There is a nascent specialty in medicine in which certain medical professionals are called “hospitalists.” They practice medicine in a variety of specialties and they work entirely in the setting of the hospital. They are the ones that you see most of the time when you are admitted to the hospital for care. You may be operated on by a surgeon that you select who has privileges at the hospital but the general care you will receive will be done by these hospitalists. Commonly, these people work three twelve hour shifts a week. This creates problems with continuity of care because a patient will see whichever doctor is on call that day.
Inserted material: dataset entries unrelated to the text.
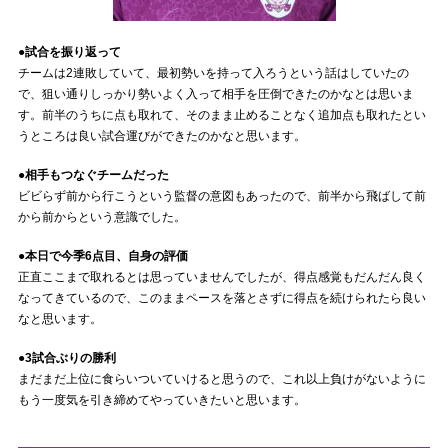
●試合を振り返って
チームは2連敗していて、最初勢いを持って入ろうという話はしていたの
で、狙い通りしっかり勢いよく入って相手を圧倒できたのかなとは思いま
す。前半のうちに点も取れて、そのまま止めることなく追加点も取れたとい
うところは良い試合運びができたのかなと思います。
●相手もつなぐチームだった
ビビらず前から行こうという監督の意図もあったので、前半から飛ばして前
から前からという意識でした。
●本日で今季6点目、自身の評価
正直ここまで取れるとは思っていませんでしたが、得点感覚もだんだん良く
なってきているので、このままペースを落とさずに得点を続けられたら良い
なと思います。
●3試合ぶりの勝利
まだまだ上位に食らいついていけると思うので、これ以上負けがないように
もう一度気を引き締めてやっていきたいと思います。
The physician and support staff in turn would presumably not regularly meet with off-day staff, but more routinely read charts at their disposal to guide them. For many years, predating computers and hospitalists, physicians have quipped, “one doesn’t go to a hospital to get well”. Even if the verity of that irony is inescapable, the people in this community may demand a credible assurance that we are planning and designing something better than we had before, and not simply dressing up an old problem in new clothes.
So I recognize and accept an honest argument about why Saratoga Hospital needs to provide the best environment they can to attract individual doctors and practices. I can also understand why they found the land owned by D.A. Collins near their facility so attractive. What I do not accept is that their convenience (rather than the real care of patients) seemingly trumped the needs of their neighbors or the city. There are other places they can find to address office space expansion. Close proximity to the Hospital is not essential in this age of telecommunications and in a city where traffic, while irritating, is not an enormous obstacle.
The Hospital has confused the enormous power they have with the assumed righteousness of their cause. If they had been up front to begin with — which is to say, had the Hospital engaged its own community — about their need to find a good place to put their offices in this area and to develop a plan, this conflict (or the intensity of it) might have been avoided altogether. They have only themselves to blame for the enormous waste of resources they put into a plan that is dead, at least for the immediate future.
The failure of Saratoga Hospital to embrace Commissioner Mathiesen’s call for reassessing the Comprehensive Plan to come up with a sound strategy only serves to show how little they have learned behind closed doors. Of course, it is possible the hospital will use its considerable economic and political muscle to force something on another group. Admittedly, this is skepticism borne of experience in this matter, and thus I am not hopeful.